Aluminum soldering differs from other common metals in several ways. Aluminum forms a tenacious, refractory oxide; therefore, use of reaction fluxes is mandatory, except for ultrasonic soldering.

Aluminum soldering requires special techniques to produce flow into certain joints. Solder composition is more important with aluminum than with many other metals, because galvanic corrosion can cause catastrophic failure.

Commonly soldered wrought-aluminum alloys are 1060, 1100, 1145, 3003, 5005, 6061, 7072, and 8112. Aluminum casting alloys are not solderable. Solders with high zinc content are used on wrought-aluminum assemblies. Tin-lead solders are not recommended because of their poor corrosion resistance.

Copper is one of the easiest metals to solder. Nearly all solders and fluxes can be used; the choice depends primarily on the application.

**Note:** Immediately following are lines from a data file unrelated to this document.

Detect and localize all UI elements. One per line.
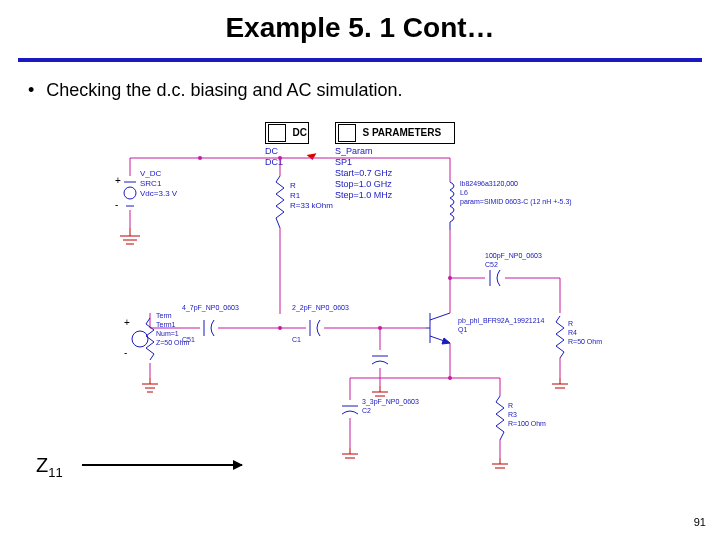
- z11-subscript: 11: [48, 465, 62, 480]
- minus-icon: -: [124, 347, 127, 358]
- capacitor-icon: [310, 320, 320, 336]
- c1s-model: 2_2pF_NP0_0603: [292, 304, 349, 312]
- resistor-icon: [496, 396, 504, 440]
- capacitor-icon: [204, 320, 214, 336]
- z11-label: Z11: [36, 454, 63, 480]
- ground-icon: [342, 448, 358, 458]
- ground-icon: [120, 228, 140, 244]
- svg-point-52: [132, 331, 148, 347]
- ground-icon: [552, 378, 568, 388]
- term-icon: [132, 318, 154, 360]
- rbias-inst: R1: [290, 191, 301, 200]
- ground-icon: [492, 458, 508, 468]
- term-num: Num=1: [156, 330, 179, 337]
- vdc-name: V_DC: [140, 169, 162, 178]
- inductor-icon: [450, 182, 454, 230]
- ground-icon: [142, 378, 158, 392]
- q1-model: pb_phl_BFR92A_19921214: [458, 317, 545, 325]
- r4-inst: R4: [568, 329, 577, 336]
- plus-icon: +: [115, 175, 121, 186]
- ind-inst: L6: [460, 189, 468, 196]
- c2-model: 3_3pF_NP0_0603: [362, 398, 419, 406]
- page-number: 91: [694, 516, 706, 528]
- arrow-icon: [82, 464, 242, 466]
- rbias-name: R: [290, 181, 296, 190]
- term-name: Term: [156, 312, 172, 319]
- minus-icon: -: [115, 199, 118, 210]
- ground-icon: [372, 386, 388, 396]
- svg-point-1: [198, 156, 202, 160]
- c1s-inst: C1: [292, 336, 301, 343]
- vdc-value: Vdc=3.3 V: [140, 189, 178, 198]
- title-rule: [18, 58, 702, 62]
- schematic: + - V_DC SRC1 Vdc=3.3 V R R1 R=33 kOhm l…: [90, 118, 630, 498]
- r4-name: R: [568, 320, 573, 327]
- c51-model: 4_7pF_NP0_0603: [182, 304, 239, 312]
- svg-line-49: [430, 313, 450, 320]
- cout-inst: C52: [485, 261, 498, 268]
- capacitor-icon: [372, 356, 388, 364]
- slide-title: Example 5. 1 Cont…: [0, 12, 720, 44]
- r3-name: R: [508, 402, 513, 409]
- cout-model: 100pF_NP0_0603: [485, 252, 542, 260]
- capacitor-icon: [342, 406, 358, 414]
- resistor-icon: [556, 316, 564, 358]
- r3-inst: R3: [508, 411, 517, 418]
- term-inst: Term1: [156, 321, 176, 328]
- z11-text: Z: [36, 454, 48, 476]
- term-z: Z=50 Ohm: [156, 339, 189, 346]
- rbias-val: R=33 kOhm: [290, 201, 333, 210]
- ind-model: lb82496a3120,000: [460, 180, 518, 187]
- bullet-1: Checking the d.c. biasing and AC simulat…: [28, 80, 403, 101]
- r4-val: R=50 Ohm: [568, 338, 602, 345]
- r3-val: R=100 Ohm: [508, 420, 546, 427]
- q1-inst: Q1: [458, 326, 467, 334]
- resistor-icon: [276, 176, 284, 228]
- svg-point-33: [124, 187, 136, 199]
- svg-marker-51: [442, 338, 450, 344]
- capacitor-icon: [490, 270, 500, 286]
- plus-icon: +: [124, 317, 130, 328]
- c2-inst: C2: [362, 407, 371, 414]
- vdc-inst: SRC1: [140, 179, 162, 188]
- ind-param: param=SIMID 0603-C (12 nH +-5.3): [460, 198, 572, 206]
- transistor-icon: [426, 313, 450, 344]
- vdc-source: [124, 182, 136, 206]
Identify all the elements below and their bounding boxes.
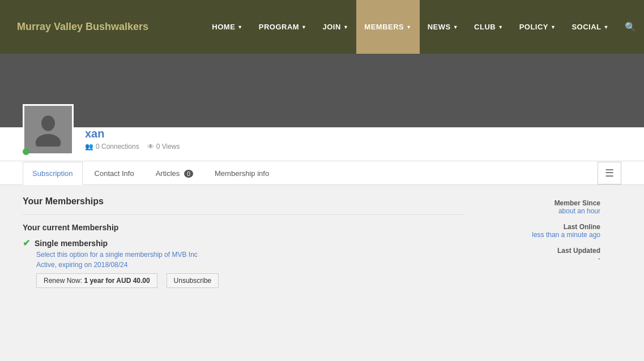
main-content: Your Memberships Your current Membership… bbox=[0, 185, 623, 313]
chevron-down-icon: ▼ bbox=[237, 24, 242, 30]
profile-info: xan 👥 0 Connections 👁 0 Views bbox=[85, 127, 180, 155]
connections-meta: 👥 0 Connections bbox=[85, 143, 139, 151]
checkmark-icon: ✔ bbox=[23, 238, 30, 248]
tab-menu-icon[interactable]: ☰ bbox=[598, 162, 621, 184]
last-updated-value: - bbox=[476, 255, 600, 263]
membership-name: ✔ Single membership bbox=[23, 238, 464, 248]
chevron-down-icon: ▼ bbox=[498, 24, 503, 30]
avatar-icon bbox=[31, 113, 65, 147]
tab-articles[interactable]: Articles 0 bbox=[146, 162, 203, 185]
svg-point-1 bbox=[36, 134, 61, 147]
navbar: Murray Valley Bushwalkers HOME ▼ PROGRAM… bbox=[0, 0, 644, 54]
chevron-down-icon: ▼ bbox=[604, 24, 609, 30]
articles-badge: 0 bbox=[184, 170, 193, 178]
member-since-value: about an hour bbox=[476, 207, 600, 215]
tab-contact-info[interactable]: Contact Info bbox=[85, 162, 144, 185]
nav-link-home[interactable]: HOME ▼ bbox=[204, 0, 250, 54]
section-title: Your Memberships bbox=[23, 196, 464, 207]
profile-area: xan 👥 0 Connections 👁 0 Views bbox=[0, 127, 644, 161]
tab-membership-info[interactable]: Membership info bbox=[205, 162, 279, 185]
online-status-dot bbox=[23, 148, 29, 155]
avatar bbox=[23, 104, 74, 155]
last-updated-label: Last Updated bbox=[476, 247, 600, 255]
nav-link-policy[interactable]: POLICY ▼ bbox=[511, 0, 564, 54]
chevron-down-icon: ▼ bbox=[343, 24, 348, 30]
membership-item: ✔ Single membership Select this option f… bbox=[23, 238, 464, 298]
nav-item-join[interactable]: JOIN ▼ bbox=[315, 0, 357, 54]
chevron-down-icon: ▼ bbox=[551, 24, 556, 30]
nav-item-policy[interactable]: POLICY ▼ bbox=[511, 0, 564, 54]
membership-description: Select this option for a single membersh… bbox=[36, 251, 464, 259]
brand[interactable]: Murray Valley Bushwalkers bbox=[0, 0, 165, 54]
search-icon[interactable]: 🔍 bbox=[617, 22, 644, 32]
chevron-down-icon: ▼ bbox=[453, 24, 458, 30]
avatar-wrapper bbox=[23, 104, 74, 155]
nav-link-news[interactable]: NEWS ▼ bbox=[420, 0, 466, 54]
svg-point-0 bbox=[41, 115, 55, 131]
member-since-label: Member Since bbox=[476, 199, 600, 207]
chevron-down-icon: ▼ bbox=[301, 24, 306, 30]
connections-icon: 👥 bbox=[85, 143, 93, 151]
tab-subscription[interactable]: Subscription bbox=[23, 162, 83, 185]
profile-meta: 👥 0 Connections 👁 0 Views bbox=[85, 143, 180, 151]
nav-item-social[interactable]: SOCIAL ▼ bbox=[564, 0, 617, 54]
last-online-label: Last Online bbox=[476, 223, 600, 231]
tabs-bar: Subscription Contact Info Articles 0 Mem… bbox=[0, 161, 644, 185]
nav-link-club[interactable]: CLUB ▼ bbox=[466, 0, 511, 54]
divider bbox=[23, 214, 464, 215]
nav-link-social[interactable]: SOCIAL ▼ bbox=[564, 0, 617, 54]
chevron-down-icon: ▼ bbox=[406, 24, 411, 30]
nav-item-search[interactable]: 🔍 bbox=[617, 0, 644, 54]
nav-link-program[interactable]: PROGRAM ▼ bbox=[251, 0, 315, 54]
content-left: Your Memberships Your current Membership… bbox=[23, 196, 464, 302]
nav-item-club[interactable]: CLUB ▼ bbox=[466, 0, 511, 54]
unsubscribe-button[interactable]: Unsubscribe bbox=[167, 273, 219, 288]
content-right: Member Since about an hour Last Online l… bbox=[476, 196, 600, 302]
nav-item-members[interactable]: MEMBERS ▼ bbox=[356, 0, 419, 54]
views-icon: 👁 bbox=[147, 143, 154, 151]
membership-expiry: Active, expiring on 2018/08/24 bbox=[36, 261, 464, 269]
renew-detail: 1 year for AUD 40.00 bbox=[84, 277, 150, 285]
nav-item-program[interactable]: PROGRAM ▼ bbox=[251, 0, 315, 54]
nav-item-news[interactable]: NEWS ▼ bbox=[420, 0, 466, 54]
nav-items: HOME ▼ PROGRAM ▼ JOIN ▼ MEMBERS ▼ NEWS bbox=[204, 0, 644, 54]
last-online-value: less than a minute ago bbox=[476, 231, 600, 239]
nav-item-home[interactable]: HOME ▼ bbox=[204, 0, 250, 54]
nav-link-join[interactable]: JOIN ▼ bbox=[315, 0, 357, 54]
profile-name: xan bbox=[85, 127, 180, 140]
views-meta: 👁 0 Views bbox=[147, 143, 180, 151]
sub-title: Your current Membership bbox=[23, 223, 464, 232]
nav-link-members[interactable]: MEMBERS ▼ bbox=[356, 0, 419, 54]
renew-button[interactable]: Renew Now: 1 year for AUD 40.00 bbox=[36, 273, 157, 288]
cover-image bbox=[0, 54, 644, 127]
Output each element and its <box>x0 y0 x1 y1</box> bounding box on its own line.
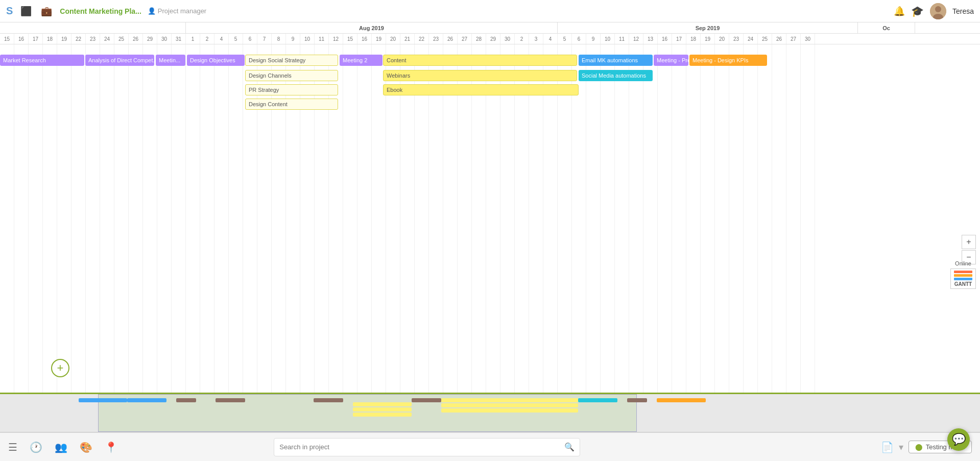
day-cell: 16 <box>658 34 672 44</box>
palette-icon[interactable]: 🎨 <box>80 441 92 453</box>
day-cell: 6 <box>572 34 586 44</box>
task-bar[interactable]: PR Strategy <box>245 84 338 95</box>
day-cell: 12 <box>329 34 343 44</box>
day-cell: 6 <box>243 34 257 44</box>
minimap-bar <box>176 398 196 402</box>
chevron-down-icon[interactable]: ▾ <box>899 442 903 453</box>
minimap-bar <box>79 398 128 402</box>
day-cell: 23 <box>729 34 744 44</box>
day-cell: 9 <box>586 34 601 44</box>
day-cell: 11 <box>615 34 629 44</box>
day-cell: 2 <box>200 34 214 44</box>
day-cell: 20 <box>715 34 729 44</box>
task-bar[interactable]: Design Content <box>245 99 338 110</box>
clock-icon[interactable]: 🕐 <box>30 441 42 453</box>
notification-icon[interactable]: 🔔 <box>894 6 905 17</box>
task-bar[interactable]: Market Research <box>0 55 84 66</box>
day-cell: 4 <box>543 34 558 44</box>
topbar: S ⬛ 💼 Content Marketing Pla... 👤 Project… <box>0 0 980 22</box>
day-cell: 17 <box>29 34 43 44</box>
task-bar[interactable]: Ebook <box>383 84 579 95</box>
month-label: Oc <box>858 22 915 33</box>
month-label <box>0 22 186 33</box>
day-cell: 17 <box>672 34 686 44</box>
month-label: Sep 2019 <box>558 22 858 33</box>
minimap-bar <box>127 398 166 402</box>
gantt-grid: Market ResearchAnalysis of Direct Compet… <box>0 44 980 393</box>
project-title[interactable]: Content Marketing Pla... <box>60 7 141 15</box>
task-bar[interactable]: Meeting - Design KPIs <box>689 55 767 66</box>
minimap-bar <box>441 408 579 413</box>
svg-point-1 <box>935 6 941 12</box>
gantt-container: Aug 2019Sep 2019Oc 151617181922232425262… <box>0 22 980 394</box>
online-label: Online <box>955 260 971 266</box>
zoom-in-button[interactable]: + <box>962 235 976 249</box>
pin-icon[interactable]: 📍 <box>105 441 117 453</box>
add-task-button[interactable]: + <box>51 359 69 377</box>
date-header: Aug 2019Sep 2019Oc 151617181922232425262… <box>0 22 980 44</box>
minimap-bar <box>353 413 412 417</box>
day-cell: 21 <box>400 34 415 44</box>
day-cell: 25 <box>758 34 772 44</box>
task-bar[interactable]: Analysis of Direct Compet... <box>85 55 154 66</box>
minimap-bar <box>314 398 343 402</box>
list-icon[interactable]: ☰ <box>8 441 17 453</box>
task-bar[interactable]: Design Objectives <box>187 55 245 66</box>
minimap-bar <box>441 398 579 402</box>
day-cell: 9 <box>286 34 300 44</box>
binoculars-icon[interactable]: ⬛ <box>19 4 33 18</box>
gantt-icon-box[interactable]: GANTT <box>950 269 976 289</box>
user-name[interactable]: Teresa <box>952 7 974 15</box>
day-cell: 30 <box>500 34 515 44</box>
task-bar[interactable]: Content <box>383 55 577 66</box>
minimap-bar <box>412 398 441 402</box>
day-cell: 27 <box>458 34 472 44</box>
avatar[interactable] <box>930 3 946 19</box>
minimap-bar <box>216 398 245 402</box>
people-icon[interactable]: 👥 <box>55 441 67 453</box>
day-row: 1516171819222324252629303112456789101112… <box>0 34 980 44</box>
day-cell: 8 <box>272 34 286 44</box>
testing-mode-icon: ⬤ <box>915 443 923 451</box>
task-bar[interactable]: Webinars <box>383 70 577 81</box>
day-cell: 31 <box>172 34 186 44</box>
day-cell: 25 <box>114 34 129 44</box>
day-cell: 15 <box>343 34 357 44</box>
gantt-legend: Online GANTT <box>950 260 976 289</box>
minimap-bar <box>353 407 412 411</box>
task-bar[interactable]: Meeting - Pre... <box>654 55 688 66</box>
document-icon[interactable]: 📄 <box>881 441 894 453</box>
day-cell: 27 <box>786 34 801 44</box>
day-cell: 3 <box>529 34 543 44</box>
minimap-bar <box>657 398 706 402</box>
minimap-bar <box>353 402 412 406</box>
task-bar[interactable]: Design Channels <box>245 70 338 81</box>
task-bar[interactable]: Email MK automations <box>579 55 653 66</box>
search-area: 🔍 <box>274 438 580 456</box>
briefcase-icon[interactable]: 💼 <box>39 4 54 18</box>
tasks-layer: Market ResearchAnalysis of Direct Compet… <box>0 44 980 393</box>
day-cell: 7 <box>257 34 272 44</box>
day-cell: 16 <box>357 34 372 44</box>
day-cell: 16 <box>14 34 29 44</box>
day-cell: 23 <box>429 34 443 44</box>
chat-fab[interactable]: 💬 <box>947 428 970 451</box>
search-icon[interactable]: 🔍 <box>564 442 575 452</box>
search-input[interactable] <box>279 443 564 451</box>
day-cell: 22 <box>71 34 86 44</box>
day-cell: 19 <box>57 34 71 44</box>
task-bar[interactable]: Meetin... <box>156 55 185 66</box>
day-cell: 10 <box>601 34 615 44</box>
day-cell: 12 <box>629 34 643 44</box>
day-cell: 4 <box>214 34 229 44</box>
graduation-icon[interactable]: 🎓 <box>911 5 924 17</box>
day-cell: 26 <box>129 34 143 44</box>
day-cell: 13 <box>643 34 658 44</box>
task-bar[interactable]: Design Social Strategy <box>245 55 338 66</box>
day-cell: 20 <box>386 34 400 44</box>
logo-icon[interactable]: S <box>6 5 13 17</box>
task-bar[interactable]: Social Media automations <box>579 70 653 81</box>
task-bar[interactable]: Meeting 2 <box>340 55 383 66</box>
role-label: 👤 Project manager <box>148 7 206 15</box>
minimap-bar <box>441 403 579 407</box>
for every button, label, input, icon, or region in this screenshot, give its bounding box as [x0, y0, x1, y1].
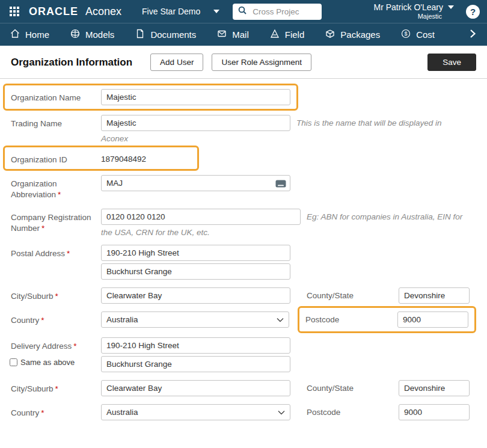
required-marker: * — [55, 292, 58, 301]
same-as-above-checkbox-row[interactable]: Same as above — [10, 357, 101, 368]
trading-name-input[interactable] — [101, 115, 290, 131]
search-box[interactable] — [233, 4, 322, 20]
required-marker: * — [41, 408, 44, 417]
postal-postcode-input[interactable] — [397, 311, 468, 328]
user-menu[interactable]: Mr Patrick O'Leary Majestic — [374, 2, 454, 20]
postal-address-label: Postal Address* — [11, 245, 101, 259]
required-marker: * — [41, 316, 44, 325]
org-name-label: Organization Name — [11, 89, 101, 103]
chevron-down-icon — [277, 315, 284, 324]
save-button[interactable]: Save — [427, 54, 476, 71]
org-abbreviation-input[interactable] — [101, 175, 290, 191]
user-name: Mr Patrick O'Leary — [374, 2, 443, 13]
postal-address-line2-input[interactable] — [101, 263, 290, 280]
delivery-city-label: City/Suburb* — [11, 380, 101, 394]
required-marker: * — [41, 224, 44, 233]
field-icon — [269, 28, 280, 41]
same-as-above-checkbox[interactable] — [10, 358, 17, 366]
chevron-down-icon — [213, 10, 219, 13]
company-registration-input[interactable] — [101, 209, 301, 225]
delivery-address-row: Delivery Address* Same as above — [11, 337, 476, 372]
delivery-country-row: Country* Australia Postcode — [11, 404, 476, 420]
chevron-right-icon — [468, 28, 477, 41]
postal-city-input[interactable] — [101, 287, 290, 304]
company-registration-hint: Eg: ABN for companies in Australia, EIN … — [307, 209, 462, 221]
org-id-label: Organization ID — [11, 151, 101, 165]
delivery-address-label: Delivery Address* — [11, 341, 101, 352]
nav-item-documents[interactable]: Documents — [135, 28, 196, 41]
nav-item-packages[interactable]: Packages — [325, 28, 380, 41]
top-bar: ORACLE Aconex Five Star Demo Mr Patrick … — [0, 0, 487, 23]
org-name-input[interactable] — [101, 89, 290, 105]
trading-name-hint-cont: Aconex — [101, 134, 442, 143]
required-marker: * — [58, 190, 61, 199]
delivery-country-selected: Australia — [106, 408, 138, 417]
organization-form: Organization Name Trading Name This is t… — [0, 79, 487, 420]
trading-name-row: Trading Name This is the name that will … — [11, 115, 476, 143]
search-icon — [237, 5, 247, 17]
nav-overflow-chevron[interactable] — [468, 28, 477, 41]
postal-country-row: Country* Australia Postcode — [11, 311, 476, 330]
user-role-assignment-button[interactable]: User Role Assignment — [212, 54, 311, 71]
home-icon — [10, 28, 20, 41]
required-marker: * — [55, 384, 58, 393]
svg-text:$: $ — [405, 31, 408, 37]
delivery-county-input[interactable] — [399, 380, 470, 396]
postal-country-select[interactable]: Australia — [101, 311, 289, 328]
postal-country-label: Country* — [11, 311, 101, 326]
nav-item-home[interactable]: Home — [10, 28, 49, 41]
postal-address-row: Postal Address* — [11, 245, 476, 280]
delivery-country-select[interactable]: Australia — [101, 404, 290, 420]
main-nav: Home Models Documents Mail F — [0, 23, 487, 46]
postal-county-input[interactable] — [399, 287, 470, 304]
project-selector[interactable]: Five Star Demo — [142, 7, 219, 16]
org-id-row: Organization ID 1879048492 — [11, 151, 476, 167]
postal-country-selected: Australia — [106, 315, 138, 324]
postal-city-label: City/Suburb* — [11, 287, 101, 302]
delivery-postcode-label: Postcode — [307, 404, 399, 417]
company-registration-label: Company Registration Number* — [11, 209, 101, 234]
page-header: Organization Information Add User User R… — [0, 46, 487, 79]
nav-item-field[interactable]: Field — [269, 28, 305, 41]
required-marker: * — [73, 342, 76, 351]
org-id-value: 1879048492 — [101, 151, 191, 164]
oracle-logo: ORACLE — [29, 5, 78, 18]
help-icon[interactable]: ? — [466, 5, 480, 19]
add-user-button[interactable]: Add User — [150, 54, 203, 71]
chevron-down-icon — [448, 5, 454, 9]
keyboard-icon[interactable] — [275, 179, 286, 190]
trading-name-label: Trading Name — [11, 115, 101, 129]
nav-item-mail[interactable]: Mail — [216, 28, 249, 41]
highlight-postcode: Postcode — [298, 306, 476, 333]
nav-item-models[interactable]: Models — [70, 28, 114, 41]
chevron-down-icon — [278, 408, 285, 417]
postal-city-row: City/Suburb* County/State — [11, 287, 476, 304]
postal-postcode-label: Postcode — [305, 311, 397, 324]
nav-item-cost[interactable]: $ Cost — [400, 28, 435, 41]
delivery-country-label: Country* — [11, 404, 101, 419]
highlight-org-name: Organization Name — [3, 84, 298, 111]
delivery-postcode-input[interactable] — [399, 404, 470, 420]
models-icon — [70, 28, 81, 41]
org-abbreviation-row: Organization Abbreviation* — [11, 175, 476, 200]
org-name-row: Organization Name — [11, 89, 476, 107]
same-as-above-label: Same as above — [20, 357, 75, 368]
delivery-city-input[interactable] — [101, 380, 290, 396]
trading-name-hint: This is the name that will be displayed … — [296, 115, 442, 127]
cost-icon: $ — [400, 28, 411, 41]
delivery-address-line1-input[interactable] — [101, 337, 290, 354]
app-grid-icon[interactable] — [10, 7, 19, 16]
page-title: Organization Information — [11, 57, 132, 69]
company-registration-hint-cont: the USA, CRN for the UK, etc. — [101, 228, 462, 237]
packages-icon — [325, 28, 335, 41]
project-selector-label: Five Star Demo — [142, 7, 200, 16]
search-input[interactable] — [251, 7, 317, 17]
delivery-address-line2-input[interactable] — [101, 356, 290, 372]
mail-icon — [216, 28, 227, 41]
delivery-county-label: County/State — [307, 380, 399, 393]
postal-address-line1-input[interactable] — [101, 245, 290, 261]
company-registration-row: Company Registration Number* Eg: ABN for… — [11, 209, 476, 237]
org-abbreviation-label: Organization Abbreviation* — [11, 175, 101, 200]
required-marker: * — [67, 249, 70, 258]
postal-county-label: County/State — [307, 287, 399, 300]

Most copper-base alloys have good solderability. However, alloys containing beryllium, silicon, or aluminum require acid fluxes. Also, copper-zinc alloys (brasses) should not be soldered with tin-antimony or tin-lead-antimony solders containing more than 1% antimony or 0.02% arsenic.

Nickel and high-nickel alloys can be soldered either to themselves or to other solderable metals. Pure nickel and such alloys as Monel, K Monel, Permanickel, and Duranickel are solderable with inorganic fluxes. Alloys such as Inconel, Incoloy, Inconel X, and Nimonic 75 are difficult to solder.

Age-hardenable materials should be soldered after aging. The temperature involved in soldering will not soften such metals as Duranickel, K Monel, and Inconel X, which have been fully age hardened. Relatively high-tin solders such as 60% tin/40% lead or 50% tin/50% lead are used for joining high-nickel alloys.

Zinc soldering is not difficult. Zinc-chloride fluxes containing some hydrochloric acid are generally used. Zinc die castings normally contain aluminum and other alloys that make them very difficult to solder. These must be treated as though they were an aluminum alloy.

Ferrous materials:Solderability of steel is influenced by its alloying constituents. Low-alloy or mild steels are most easily soldered. Mildly corrosive fluxes are necessary. Medium-carbon steels (0.30 to 0.45% C) solder less readily than low-carbon steels (0.30% C or less). Consequently, surface preparation is more critical. High-carbon steels (over 0.45% C) are seldom soldered. A hot alkaline cleaner, followed by an acid dip, generally produces good soldering surfaces. To facilitate fabrication, these metals can be precoated with solder to provide corrosion protection and improve on-site joining.

Stainless steels can be joined by commercially available lead-tin solders, but corrosive stainless-steel fluxes must be used. If the soldered joint is inaccessible and flux cannot be removed after assembly, pretinning of parts is imperative. Cast iron should not be soldered.

In the case of critical applications, including those for nuclear products, designers should make sure there are no detrimental reactions between the base metals and the solder used.